During development and in response to various cues in the cellular microenvironment, VSMCs undergo substantial changes in differentiation, gene expression, and phenotype.¹⁹ To measure contractility of LRP1-deficient and control VSMCs under isometric conditions, Au et al.¹⁴ performed aortic ring contraction assays using segments of descending thoracic aorta. Responses to a number of agonists were either attenuated or completely absent; however, calyculin A triggered increased responses in aortic rings from mice with LRP1-deficient VSMCs, arguing against a generalized loss of contractile machinery as the responsible mechanism. To explore this finding, the investigators undertook a discovery approach, using proteomics to identify over 200 proteins that are regulated when LRP1 is deficient in VSMCs. Many of the identified proteins express activities related to VSMC contractility and the function of the cytoskeleton. α₂δ−1, a chaperone for voltage-gated Ca²⁺ channels, bound directly to LRP1, suggesting a novel mechanism by which LRP1 may regulate these channels. LRP1 deficiency in VSMCs also resulted in abnormal function of Ryanodine Receptors, which are instrumental in controlling calcium release from the sarcoplasmic reticulum.
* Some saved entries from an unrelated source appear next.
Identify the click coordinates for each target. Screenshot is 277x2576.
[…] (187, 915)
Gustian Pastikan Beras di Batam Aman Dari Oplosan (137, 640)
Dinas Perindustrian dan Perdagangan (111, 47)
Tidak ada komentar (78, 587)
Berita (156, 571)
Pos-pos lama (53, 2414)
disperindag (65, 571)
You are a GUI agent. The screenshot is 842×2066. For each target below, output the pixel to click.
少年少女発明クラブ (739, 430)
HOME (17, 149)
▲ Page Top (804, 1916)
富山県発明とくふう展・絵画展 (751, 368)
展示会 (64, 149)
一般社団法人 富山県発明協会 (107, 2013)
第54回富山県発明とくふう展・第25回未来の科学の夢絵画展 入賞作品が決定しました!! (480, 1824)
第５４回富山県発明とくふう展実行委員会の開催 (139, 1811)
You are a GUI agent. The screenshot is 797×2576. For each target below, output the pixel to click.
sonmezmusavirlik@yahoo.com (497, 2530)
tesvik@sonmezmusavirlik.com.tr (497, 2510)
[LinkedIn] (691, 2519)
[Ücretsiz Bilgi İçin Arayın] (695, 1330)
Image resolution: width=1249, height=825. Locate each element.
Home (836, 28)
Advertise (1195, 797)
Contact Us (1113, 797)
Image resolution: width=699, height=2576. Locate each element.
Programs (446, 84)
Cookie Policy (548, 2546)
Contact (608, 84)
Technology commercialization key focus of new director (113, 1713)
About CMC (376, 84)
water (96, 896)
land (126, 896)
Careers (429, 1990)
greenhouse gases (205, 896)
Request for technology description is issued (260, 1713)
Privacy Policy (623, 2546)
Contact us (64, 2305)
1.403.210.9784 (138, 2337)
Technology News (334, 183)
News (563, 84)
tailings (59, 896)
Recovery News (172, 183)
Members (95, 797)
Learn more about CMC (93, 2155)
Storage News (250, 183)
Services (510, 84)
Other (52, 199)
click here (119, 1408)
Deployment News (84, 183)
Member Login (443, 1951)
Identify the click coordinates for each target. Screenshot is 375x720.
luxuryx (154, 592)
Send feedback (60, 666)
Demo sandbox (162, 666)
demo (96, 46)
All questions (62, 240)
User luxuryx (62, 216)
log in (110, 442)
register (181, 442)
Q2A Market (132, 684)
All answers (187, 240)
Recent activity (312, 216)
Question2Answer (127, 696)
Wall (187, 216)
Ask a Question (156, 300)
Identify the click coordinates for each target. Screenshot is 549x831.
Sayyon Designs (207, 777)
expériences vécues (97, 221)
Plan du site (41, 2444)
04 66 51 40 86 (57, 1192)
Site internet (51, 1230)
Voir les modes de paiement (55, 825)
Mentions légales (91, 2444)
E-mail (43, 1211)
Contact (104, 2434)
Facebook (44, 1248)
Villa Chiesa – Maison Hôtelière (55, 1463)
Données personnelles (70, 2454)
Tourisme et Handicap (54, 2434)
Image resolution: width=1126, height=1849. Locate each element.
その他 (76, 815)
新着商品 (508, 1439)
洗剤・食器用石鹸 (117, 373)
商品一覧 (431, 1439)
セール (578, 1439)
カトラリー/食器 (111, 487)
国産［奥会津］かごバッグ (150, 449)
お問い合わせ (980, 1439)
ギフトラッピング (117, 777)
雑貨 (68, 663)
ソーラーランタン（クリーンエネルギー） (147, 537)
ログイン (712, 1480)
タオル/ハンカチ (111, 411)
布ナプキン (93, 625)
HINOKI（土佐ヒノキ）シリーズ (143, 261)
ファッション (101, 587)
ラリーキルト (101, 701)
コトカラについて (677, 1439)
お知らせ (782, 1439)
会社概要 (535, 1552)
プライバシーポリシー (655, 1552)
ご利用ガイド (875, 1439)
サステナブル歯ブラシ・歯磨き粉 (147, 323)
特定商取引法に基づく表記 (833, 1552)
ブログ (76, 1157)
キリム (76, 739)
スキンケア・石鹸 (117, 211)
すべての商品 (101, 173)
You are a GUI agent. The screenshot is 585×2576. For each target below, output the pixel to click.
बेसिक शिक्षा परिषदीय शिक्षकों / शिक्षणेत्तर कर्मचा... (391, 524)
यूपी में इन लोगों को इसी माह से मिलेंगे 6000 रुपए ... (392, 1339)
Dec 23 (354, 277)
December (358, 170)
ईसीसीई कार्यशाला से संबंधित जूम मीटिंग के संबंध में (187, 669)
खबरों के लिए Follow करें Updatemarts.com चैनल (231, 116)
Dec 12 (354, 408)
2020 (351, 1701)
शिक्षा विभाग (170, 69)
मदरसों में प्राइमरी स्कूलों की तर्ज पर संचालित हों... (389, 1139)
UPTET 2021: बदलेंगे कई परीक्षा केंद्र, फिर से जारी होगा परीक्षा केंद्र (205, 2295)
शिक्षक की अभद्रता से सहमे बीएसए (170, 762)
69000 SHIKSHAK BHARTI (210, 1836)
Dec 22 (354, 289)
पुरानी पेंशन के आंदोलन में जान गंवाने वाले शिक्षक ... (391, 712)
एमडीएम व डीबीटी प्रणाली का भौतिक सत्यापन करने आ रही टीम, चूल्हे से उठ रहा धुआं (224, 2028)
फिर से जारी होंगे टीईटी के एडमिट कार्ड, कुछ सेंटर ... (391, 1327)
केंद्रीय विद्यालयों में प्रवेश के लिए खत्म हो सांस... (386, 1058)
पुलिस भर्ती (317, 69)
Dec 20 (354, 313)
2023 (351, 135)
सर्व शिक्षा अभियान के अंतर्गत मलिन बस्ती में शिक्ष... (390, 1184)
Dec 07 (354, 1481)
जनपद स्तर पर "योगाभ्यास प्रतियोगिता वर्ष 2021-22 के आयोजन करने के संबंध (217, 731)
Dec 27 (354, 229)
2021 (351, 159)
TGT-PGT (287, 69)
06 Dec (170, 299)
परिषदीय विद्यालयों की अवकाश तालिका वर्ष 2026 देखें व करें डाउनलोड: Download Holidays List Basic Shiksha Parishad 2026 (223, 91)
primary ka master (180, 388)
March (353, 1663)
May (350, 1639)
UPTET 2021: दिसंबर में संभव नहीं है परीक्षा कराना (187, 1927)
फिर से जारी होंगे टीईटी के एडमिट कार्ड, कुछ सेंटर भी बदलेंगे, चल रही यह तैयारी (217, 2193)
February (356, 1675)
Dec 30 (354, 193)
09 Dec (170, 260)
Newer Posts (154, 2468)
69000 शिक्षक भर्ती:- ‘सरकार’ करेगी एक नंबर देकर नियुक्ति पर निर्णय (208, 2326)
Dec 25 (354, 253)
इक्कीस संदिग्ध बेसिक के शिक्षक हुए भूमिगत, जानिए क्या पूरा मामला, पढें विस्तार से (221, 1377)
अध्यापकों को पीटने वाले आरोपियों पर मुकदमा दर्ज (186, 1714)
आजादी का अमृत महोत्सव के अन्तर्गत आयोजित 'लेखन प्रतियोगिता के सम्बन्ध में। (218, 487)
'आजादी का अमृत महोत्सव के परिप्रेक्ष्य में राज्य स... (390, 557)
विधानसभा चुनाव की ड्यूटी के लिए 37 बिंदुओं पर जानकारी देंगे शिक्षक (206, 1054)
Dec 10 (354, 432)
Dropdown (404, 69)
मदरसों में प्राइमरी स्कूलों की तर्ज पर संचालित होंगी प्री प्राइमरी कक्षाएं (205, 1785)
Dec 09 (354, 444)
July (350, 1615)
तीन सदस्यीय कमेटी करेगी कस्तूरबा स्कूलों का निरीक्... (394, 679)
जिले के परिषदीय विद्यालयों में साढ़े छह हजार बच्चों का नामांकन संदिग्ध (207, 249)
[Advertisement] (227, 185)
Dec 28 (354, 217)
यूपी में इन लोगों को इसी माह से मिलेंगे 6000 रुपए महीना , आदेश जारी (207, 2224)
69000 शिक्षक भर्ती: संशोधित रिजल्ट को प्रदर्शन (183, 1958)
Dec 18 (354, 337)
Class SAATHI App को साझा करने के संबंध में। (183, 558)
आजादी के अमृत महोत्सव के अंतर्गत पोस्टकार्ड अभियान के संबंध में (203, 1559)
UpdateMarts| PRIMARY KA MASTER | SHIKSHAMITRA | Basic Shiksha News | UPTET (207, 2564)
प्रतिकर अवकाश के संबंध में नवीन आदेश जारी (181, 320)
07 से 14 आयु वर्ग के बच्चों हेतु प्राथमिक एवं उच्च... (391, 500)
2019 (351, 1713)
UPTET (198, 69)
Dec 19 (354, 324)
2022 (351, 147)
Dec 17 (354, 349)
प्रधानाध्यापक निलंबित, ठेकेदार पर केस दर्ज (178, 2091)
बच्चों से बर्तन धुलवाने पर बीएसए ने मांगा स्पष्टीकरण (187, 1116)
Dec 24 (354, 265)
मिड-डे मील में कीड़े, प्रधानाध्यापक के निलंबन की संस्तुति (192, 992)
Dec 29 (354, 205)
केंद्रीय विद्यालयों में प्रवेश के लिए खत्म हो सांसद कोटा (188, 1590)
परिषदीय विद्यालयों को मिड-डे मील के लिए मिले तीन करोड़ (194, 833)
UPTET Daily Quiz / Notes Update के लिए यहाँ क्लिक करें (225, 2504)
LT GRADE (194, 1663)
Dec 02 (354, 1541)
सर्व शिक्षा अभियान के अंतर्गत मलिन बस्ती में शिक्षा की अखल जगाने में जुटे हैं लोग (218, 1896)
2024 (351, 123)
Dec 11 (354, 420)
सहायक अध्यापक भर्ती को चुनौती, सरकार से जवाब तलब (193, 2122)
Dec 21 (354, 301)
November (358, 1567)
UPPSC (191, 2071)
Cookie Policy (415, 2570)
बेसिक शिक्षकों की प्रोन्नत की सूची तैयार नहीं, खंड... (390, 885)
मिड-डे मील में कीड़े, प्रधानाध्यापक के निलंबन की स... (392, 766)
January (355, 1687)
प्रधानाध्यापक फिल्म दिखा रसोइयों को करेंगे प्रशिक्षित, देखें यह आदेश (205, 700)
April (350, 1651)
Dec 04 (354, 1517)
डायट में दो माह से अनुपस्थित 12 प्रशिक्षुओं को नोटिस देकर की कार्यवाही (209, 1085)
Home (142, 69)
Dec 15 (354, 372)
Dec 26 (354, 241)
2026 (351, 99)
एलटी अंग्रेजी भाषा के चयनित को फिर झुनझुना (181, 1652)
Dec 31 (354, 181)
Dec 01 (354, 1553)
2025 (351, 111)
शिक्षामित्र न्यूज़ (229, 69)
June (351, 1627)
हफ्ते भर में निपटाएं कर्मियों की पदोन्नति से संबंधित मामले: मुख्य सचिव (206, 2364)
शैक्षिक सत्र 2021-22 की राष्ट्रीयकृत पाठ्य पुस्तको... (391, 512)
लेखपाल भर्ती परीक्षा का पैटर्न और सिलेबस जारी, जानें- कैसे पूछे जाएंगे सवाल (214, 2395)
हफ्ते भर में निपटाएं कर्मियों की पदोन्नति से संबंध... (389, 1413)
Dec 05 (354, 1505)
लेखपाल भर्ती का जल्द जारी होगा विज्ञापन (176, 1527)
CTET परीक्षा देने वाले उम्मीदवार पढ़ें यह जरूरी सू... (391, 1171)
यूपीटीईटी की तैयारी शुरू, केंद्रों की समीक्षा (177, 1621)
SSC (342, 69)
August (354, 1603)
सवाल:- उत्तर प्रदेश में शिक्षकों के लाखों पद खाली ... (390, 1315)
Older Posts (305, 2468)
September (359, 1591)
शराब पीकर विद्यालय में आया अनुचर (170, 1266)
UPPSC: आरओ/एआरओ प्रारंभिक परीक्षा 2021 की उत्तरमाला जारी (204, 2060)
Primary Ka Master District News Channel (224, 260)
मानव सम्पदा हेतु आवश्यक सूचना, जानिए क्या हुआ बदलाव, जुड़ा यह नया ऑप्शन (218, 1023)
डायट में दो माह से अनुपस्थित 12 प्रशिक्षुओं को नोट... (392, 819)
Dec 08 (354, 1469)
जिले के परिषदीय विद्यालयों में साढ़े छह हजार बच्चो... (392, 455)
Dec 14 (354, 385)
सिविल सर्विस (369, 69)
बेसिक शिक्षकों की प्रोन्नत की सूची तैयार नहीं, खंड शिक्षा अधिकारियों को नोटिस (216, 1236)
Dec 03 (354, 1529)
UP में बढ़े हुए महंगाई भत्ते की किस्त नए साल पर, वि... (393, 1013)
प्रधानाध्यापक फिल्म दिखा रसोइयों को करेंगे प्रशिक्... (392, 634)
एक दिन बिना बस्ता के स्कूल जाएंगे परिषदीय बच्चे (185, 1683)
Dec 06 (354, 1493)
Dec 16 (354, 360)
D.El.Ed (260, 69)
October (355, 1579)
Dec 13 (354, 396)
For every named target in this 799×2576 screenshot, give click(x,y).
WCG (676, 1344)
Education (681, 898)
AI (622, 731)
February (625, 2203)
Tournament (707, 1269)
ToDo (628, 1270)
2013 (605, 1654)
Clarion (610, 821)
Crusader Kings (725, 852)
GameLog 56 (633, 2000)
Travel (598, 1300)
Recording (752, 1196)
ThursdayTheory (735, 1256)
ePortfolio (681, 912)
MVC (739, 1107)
A strength of this paper is the utilization of two distinct mouse model systems for deleting LRP1 in VSMCs. In the first model system, Cre recombinase is active during development whereas in the second, Cre recombinase is expressed as a fusion protein, which may be activated in adult mice treated with Tamoxifen. The combination of systems allowed the investigators to probe for genetic compensation following LRP1 deletion, which is particularly important given that there are receptors in the LDL Receptor gene family with overlapping activities.⁵ A second strength of this paper is replication of key results using aortic rings and primary cultures of VSMCs.

Looking forward, the study by Au et al,¹⁴ defining changes in VSMCs using LRP1 “loss of function” model systems, sets the stage for future work examining how various LRP1 ligands may regulate VSMC physiology. Is there specificity in the response of VSMCs to different LRP1 ligands, as has been defined in cells such as PC12 cells?⁸ How are the results of Au et al.¹⁴ relevant to the role of VSMCs in atherogenesis? Finally, and perhaps most importantly, is LRP1 a therapeutic target for vascular disease?